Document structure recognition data
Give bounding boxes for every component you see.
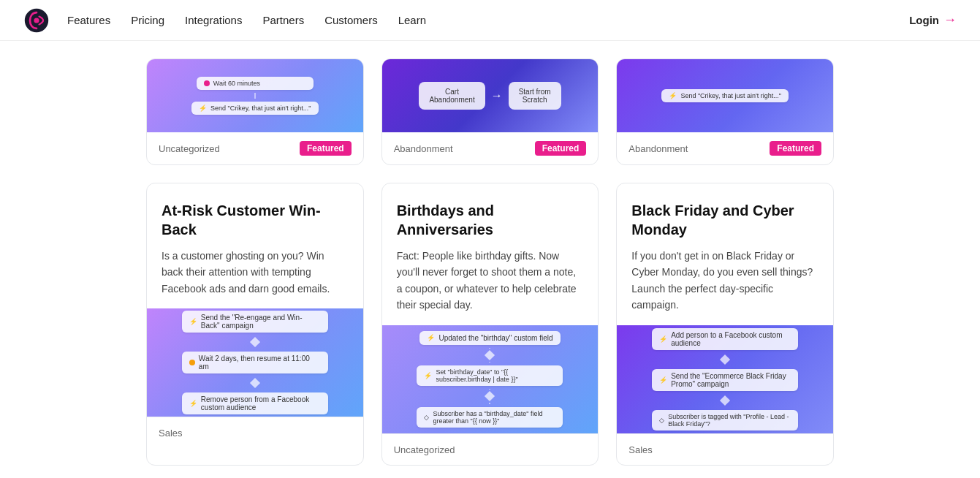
main-content: Wait 60 minutes ⚡ Send "Crikey, that jus… [0,41,980,478]
lightning-icon: ⚡ [424,372,432,379]
lightning-icon: ⚡ [189,400,197,407]
top-card-3[interactable]: ⚡ Send "Crikey, that just ain't right...… [616,58,834,165]
node-label: Send the "Ecommerce Black Friday Promo" … [671,372,791,388]
card-title: Birthdays and Anniversaries [397,201,584,239]
workflow-node: ⚡ Set "birthday_date" to "{{ subscriber.… [417,365,563,386]
node-label: Wait 2 days, then resume at 11:00 am [199,354,321,371]
workflow-node: Wait 60 minutes [197,77,314,90]
workflow-diagram: ⚡ Updated the "birthday" custom field ⚡ … [382,325,599,433]
dot-icon [189,360,195,365]
diamond-icon [250,337,260,347]
top-card-1-image: Wait 60 minutes ⚡ Send "Crikey, that jus… [147,59,363,132]
main-cards-row: At-Risk Customer Win-Back Is a customer … [146,183,834,466]
login-button[interactable]: Login → [909,12,957,28]
workflow-node: ⚡ Send the "Re-engage and Win-Back" camp… [182,311,328,333]
workflow-node: ⚡ Updated the "birthday" custom field [419,331,560,345]
diamond-icon [485,391,495,401]
nav-learn[interactable]: Learn [398,14,426,26]
card-body: Black Friday and Cyber Monday If you don… [617,183,833,325]
login-label: Login [909,14,939,26]
nav-partners[interactable]: Partners [262,14,304,26]
featured-badge: Featured [535,141,587,156]
card-category: Uncategorized [159,143,220,154]
card-desc: If you don't get in on Black Friday or C… [631,248,818,314]
birthdays-card[interactable]: Birthdays and Anniversaries Fact: People… [381,183,599,466]
navigation: Features Pricing Integrations Partners C… [0,0,980,41]
lightning-icon: ⚡ [669,92,677,99]
workflow-node: ⚡ Send "Crikey, that just ain't right...… [661,89,789,102]
lightning-icon: ⚡ [659,376,667,384]
node-label: Subscriber has a "birthday_date" field g… [433,410,555,425]
card-footer: Uncategorized Featured [147,132,363,164]
workflow-diagram-3: ⚡ Send "Crikey, that just ain't right...… [617,59,833,132]
lightning-icon: ⚡ [427,334,435,341]
card-desc: Is a customer ghosting on you? Win back … [162,248,349,297]
nav-links: Features Pricing Integrations Partners C… [67,14,909,26]
top-row-cards: Wait 60 minutes ⚡ Send "Crikey, that jus… [146,58,834,165]
top-card-1[interactable]: Wait 60 minutes ⚡ Send "Crikey, that jus… [146,58,364,165]
card-workflow-image: ⚡ Updated the "birthday" custom field ⚡ … [382,325,599,433]
workflow-node: ◇ Subscriber is tagged with "Profile - L… [652,410,798,430]
nav-customers[interactable]: Customers [324,14,378,26]
featured-badge: Featured [770,141,821,156]
node-label: Add person to a Facebook custom audience [671,331,791,347]
card-workflow-image: ⚡ Send the "Re-engage and Win-Back" camp… [147,308,363,417]
card-footer: Sales [617,433,833,465]
card-title: Black Friday and Cyber Monday [631,201,818,239]
connector [489,348,490,349]
nav-pricing[interactable]: Pricing [131,14,164,26]
check-icon: ◇ [424,414,429,421]
diamond-icon [720,354,730,364]
card-category: Sales [628,444,653,455]
node-label: Send the "Re-engage and Win-Back" campai… [201,314,321,330]
card-category: Sales [159,428,183,439]
node-label: Updated the "birthday" custom field [438,334,552,342]
card-category: Abandonment [628,143,688,154]
nav-features[interactable]: Features [67,14,110,26]
workflow-node: ⚡ Send the "Ecommerce Black Friday Promo… [652,369,798,391]
at-risk-card[interactable]: At-Risk Customer Win-Back Is a customer … [146,183,364,466]
top-card-2[interactable]: CartAbandonment → Start fromScratch Aban… [381,58,599,165]
workflow-diagram-1: Wait 60 minutes ⚡ Send "Crikey, that jus… [147,59,363,132]
dot-icon [204,80,210,86]
card-footer: Abandonment Featured [617,132,833,164]
featured-badge: Featured [300,141,352,156]
top-card-2-image: CartAbandonment → Start fromScratch [382,59,599,132]
connector [489,389,490,390]
workflow-node: ⚡ Add person to a Facebook custom audien… [652,328,798,350]
workflow-diagram: ⚡ Send the "Re-engage and Win-Back" camp… [147,308,363,417]
card-workflow-image: ⚡ Add person to a Facebook custom audien… [617,325,833,433]
node-label: Wait 60 minutes [213,80,260,87]
workflow-diagram: ⚡ Add person to a Facebook custom audien… [617,325,833,433]
lightning-icon: ⚡ [189,318,197,325]
connector [489,362,490,363]
svg-point-1 [34,18,39,23]
nav-integrations[interactable]: Integrations [185,14,242,26]
black-friday-card[interactable]: Black Friday and Cyber Monday If you don… [616,183,834,466]
lightning-icon: ⚡ [199,105,207,112]
connector [254,93,256,99]
card-body: At-Risk Customer Win-Back Is a customer … [147,183,363,308]
workflow-node: ⚡ Remove person from a Facebook custom a… [182,392,328,414]
diamond-icon [720,395,730,405]
diamond-icon [250,378,260,388]
node-label: Set "birthday_date" to "{{ subscriber.bi… [436,368,555,383]
lightning-icon: ⚡ [659,335,667,343]
check-icon: ◇ [659,417,664,424]
node-label: Send "Crikey, that just ain't right..." [680,92,781,99]
node-label: Remove person from a Facebook custom aud… [201,395,321,411]
card-category: Uncategorized [394,444,455,455]
node-label: Subscriber is tagged with "Profile - Lea… [668,413,791,428]
workflow-node: ⚡ Send "Crikey, that just ain't right...… [191,102,319,115]
top-card-3-image: ⚡ Send "Crikey, that just ain't right...… [617,59,833,132]
card-desc: Fact: People like birthday gifts. Now yo… [397,248,584,314]
card-title: At-Risk Customer Win-Back [162,201,349,239]
node-label: Send "Crikey, that just ain't right..." [210,105,311,112]
workflow-node: ◇ Subscriber has a "birthday_date" field… [417,407,563,428]
workflow-diagram-2: CartAbandonment → Start fromScratch [382,59,599,132]
card-footer: Abandonment Featured [382,132,599,164]
card-footer: Uncategorized [382,433,599,465]
card-body: Birthdays and Anniversaries Fact: People… [382,183,599,325]
workflow-node: Wait 2 days, then resume at 11:00 am [182,352,328,373]
logo[interactable] [23,7,50,34]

TASK TO COMPLETE: Across all the records above, find each line with "Risk" in it and copy it.

RESPONSE TO THIS EXERCISE:
main-cards-row: At-Risk Customer Win-Back Is a customer … [146,183,834,466]
at-risk-card[interactable]: At-Risk Customer Win-Back Is a customer … [146,183,364,466]
card-body: At-Risk Customer Win-Back Is a customer … [147,183,363,308]
card-title: At-Risk Customer Win-Back [162,201,349,239]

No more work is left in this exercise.